The imagery of three different coloured roses representing each of the three generations is a beautiful one; virginal white for the progressive daughter, fiery red for the hippy mother and funereal yellow for the traditionalist grandmother. Whilst these characteristics are placed on the three women, they are by no means stereotypes, far from it. Brand manages to weave such complexity into their personalities, giving reasoning behind the life choices that made them who they are, as well as a beautiful, totally believable, family dynamic that is both hilarious and heart-breaking.

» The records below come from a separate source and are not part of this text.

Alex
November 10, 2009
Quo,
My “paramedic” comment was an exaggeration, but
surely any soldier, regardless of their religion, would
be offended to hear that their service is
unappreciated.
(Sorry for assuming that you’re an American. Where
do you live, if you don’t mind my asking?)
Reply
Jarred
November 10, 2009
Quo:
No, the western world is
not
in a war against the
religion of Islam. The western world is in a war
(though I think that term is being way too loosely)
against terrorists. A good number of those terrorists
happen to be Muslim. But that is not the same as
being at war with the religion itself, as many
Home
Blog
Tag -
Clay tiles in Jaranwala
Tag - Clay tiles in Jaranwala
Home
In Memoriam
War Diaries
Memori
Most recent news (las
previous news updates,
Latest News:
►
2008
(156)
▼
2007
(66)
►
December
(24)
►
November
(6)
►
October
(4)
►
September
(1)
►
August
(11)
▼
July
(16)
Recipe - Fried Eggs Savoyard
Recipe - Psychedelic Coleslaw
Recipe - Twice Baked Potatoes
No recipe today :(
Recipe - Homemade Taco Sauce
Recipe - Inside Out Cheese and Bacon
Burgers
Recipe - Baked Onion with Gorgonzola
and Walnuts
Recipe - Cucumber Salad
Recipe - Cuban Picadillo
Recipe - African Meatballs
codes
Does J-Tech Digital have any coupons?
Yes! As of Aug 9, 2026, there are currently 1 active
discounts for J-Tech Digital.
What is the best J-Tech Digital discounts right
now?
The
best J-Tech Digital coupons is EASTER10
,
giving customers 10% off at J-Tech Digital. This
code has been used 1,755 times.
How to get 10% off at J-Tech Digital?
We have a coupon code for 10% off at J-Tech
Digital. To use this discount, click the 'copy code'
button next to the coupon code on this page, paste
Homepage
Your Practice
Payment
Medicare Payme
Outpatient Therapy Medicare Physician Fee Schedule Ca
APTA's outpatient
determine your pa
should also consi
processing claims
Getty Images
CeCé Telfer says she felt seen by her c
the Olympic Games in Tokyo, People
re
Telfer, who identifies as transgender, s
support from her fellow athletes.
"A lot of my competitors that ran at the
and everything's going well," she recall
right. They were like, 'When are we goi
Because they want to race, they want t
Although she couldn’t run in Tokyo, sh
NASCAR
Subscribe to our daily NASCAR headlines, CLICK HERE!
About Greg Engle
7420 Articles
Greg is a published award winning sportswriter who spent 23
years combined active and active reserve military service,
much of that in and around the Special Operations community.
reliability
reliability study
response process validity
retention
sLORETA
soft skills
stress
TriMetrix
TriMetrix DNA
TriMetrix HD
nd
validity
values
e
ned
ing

Dobson as the matriarch is sensational. Able to do so much with a single word, she shows us why it’s important to understand the world in which our mothers and grandmothers came from. Her comic timing is impeccable, her cutting barbs delivered with pinpoint accuracy and her emotional upheaval searing. Chazen’s Suzanne is a joy to watch, somewhat bridging the generational gap, as a liberal and loving mother carrying the weight of her past until she contains it no longer.
Maisie Richardson-Sellers is charming as gender-fluid, individualistic, ambassador for change, Laurie. With the material given to her she could have easily come across as an irritating millennial but she brings such lightness and openness to the role that it’s impossible not to sit up and listen. The three work together sublimely, bouncing energy off of each other with not a moment dropped.
Direction from Michael Yale is delicate and precise and almost invisible, in that the focus is always upon the actors unfolding the story, with no fancy tricks.
Having never seen anything in Studio 2 of the Trafalgar before, I was a little taken aback by the intimacy of the space. I was tempted to wax lyrical and suggest that 3 Women go on to transfer into a bigger space, and whilst I believe that more people should have the opportunity to see this play, I would say that part of its power is in the proximity of the audience to the actors; The joy and the pain more keenly felt.
The whole production is a delight from start to finish. This beautiful display of talent deserves to be seen.